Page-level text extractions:
Segment Open

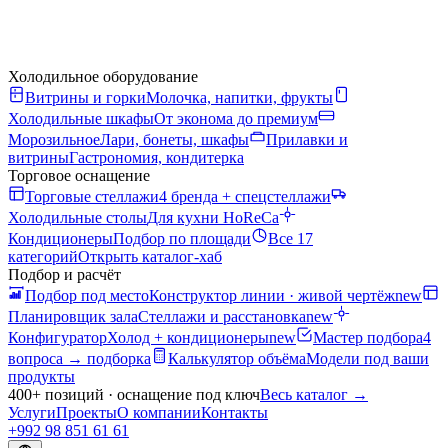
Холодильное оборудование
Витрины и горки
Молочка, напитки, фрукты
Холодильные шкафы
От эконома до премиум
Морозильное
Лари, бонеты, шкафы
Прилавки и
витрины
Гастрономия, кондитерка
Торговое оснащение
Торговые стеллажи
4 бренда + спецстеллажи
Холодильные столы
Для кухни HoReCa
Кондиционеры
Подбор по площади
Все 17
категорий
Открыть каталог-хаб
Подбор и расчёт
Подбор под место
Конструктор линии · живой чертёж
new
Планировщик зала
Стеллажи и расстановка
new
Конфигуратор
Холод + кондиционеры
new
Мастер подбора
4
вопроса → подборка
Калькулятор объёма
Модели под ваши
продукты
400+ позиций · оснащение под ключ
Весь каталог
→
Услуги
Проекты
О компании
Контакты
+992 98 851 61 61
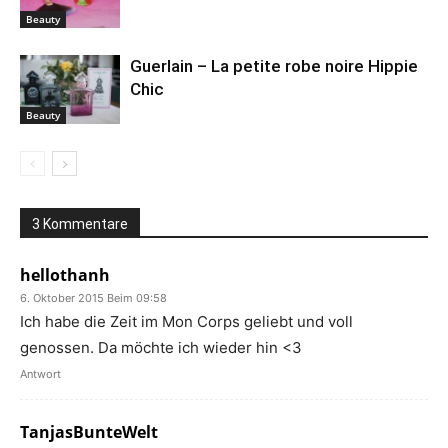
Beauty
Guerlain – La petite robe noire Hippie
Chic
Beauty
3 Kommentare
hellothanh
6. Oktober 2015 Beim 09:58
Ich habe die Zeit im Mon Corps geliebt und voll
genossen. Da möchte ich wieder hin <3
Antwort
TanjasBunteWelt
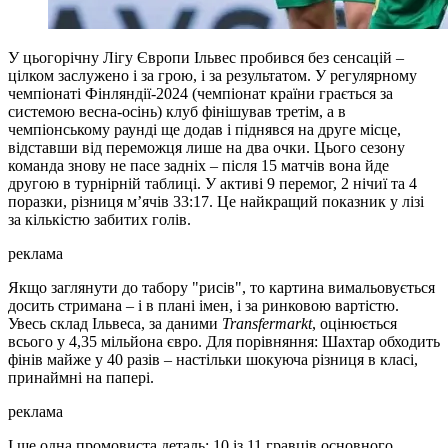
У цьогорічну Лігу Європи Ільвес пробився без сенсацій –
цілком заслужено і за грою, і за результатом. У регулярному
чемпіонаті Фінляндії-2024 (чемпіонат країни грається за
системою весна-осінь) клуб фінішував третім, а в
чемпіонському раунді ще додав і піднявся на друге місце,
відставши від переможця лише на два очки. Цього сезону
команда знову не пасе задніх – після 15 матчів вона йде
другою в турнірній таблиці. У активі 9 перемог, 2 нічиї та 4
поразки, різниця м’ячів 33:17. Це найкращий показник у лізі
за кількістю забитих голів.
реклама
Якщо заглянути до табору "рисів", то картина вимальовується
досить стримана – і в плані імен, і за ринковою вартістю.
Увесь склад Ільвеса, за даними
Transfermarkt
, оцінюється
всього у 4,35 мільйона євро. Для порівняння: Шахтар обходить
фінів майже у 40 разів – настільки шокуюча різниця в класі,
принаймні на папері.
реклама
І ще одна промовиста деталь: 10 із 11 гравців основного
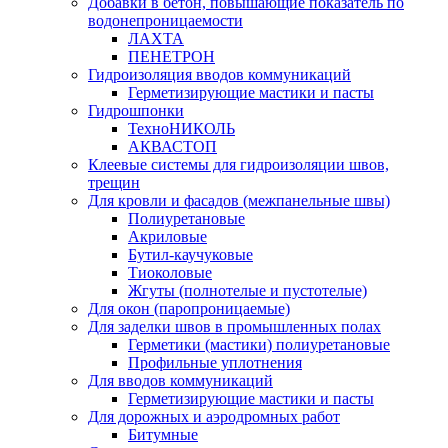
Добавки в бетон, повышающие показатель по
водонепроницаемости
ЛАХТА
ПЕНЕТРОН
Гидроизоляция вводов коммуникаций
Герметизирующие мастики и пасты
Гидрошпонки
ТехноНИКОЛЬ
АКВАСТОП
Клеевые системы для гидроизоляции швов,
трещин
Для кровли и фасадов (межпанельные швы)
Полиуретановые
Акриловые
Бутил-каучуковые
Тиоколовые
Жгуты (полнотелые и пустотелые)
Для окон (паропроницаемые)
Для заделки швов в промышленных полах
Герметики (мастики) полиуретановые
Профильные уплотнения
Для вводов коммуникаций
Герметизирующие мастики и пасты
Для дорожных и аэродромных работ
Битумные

Segment Closed

## Exercise
Instructions for the copy: start at the first entry, stop after the line containing "6. Oktober 2015 Beim 09:58", keep every line exact, and drop the pictures.

## Solved exercise
Холодильное оборудование
Витрины и горки
Молочка, напитки, фрукты
Холодильные шкафы
От эконома до премиум
Морозильное
Лари, бонеты, шкафы
Прилавки и
витрины
Гастрономия, кондитерка
Торговое оснащение
Торговые стеллажи
4 бренда + спецстеллажи
Холодильные столы
Для кухни HoReCa
Кондиционеры
Подбор по площади
Все 17
категорий
Открыть каталог-хаб
Подбор и расчёт
Подбор под место
Конструктор линии · живой чертёж
new
Планировщик зала
Стеллажи и расстановка
new
Конфигуратор
Холод + кондиционеры
new
Мастер подбора
4
вопроса → подборка
Калькулятор объёма
Модели под ваши
продукты
400+ позиций · оснащение под ключ
Весь каталог
→
Услуги
Проекты
О компании
Контакты
+992 98 851 61 61
Beauty
Guerlain – La petite robe noire Hippie
Chic
Beauty
3 Kommentare
hellothanh
6. Oktober 2015 Beim 09:58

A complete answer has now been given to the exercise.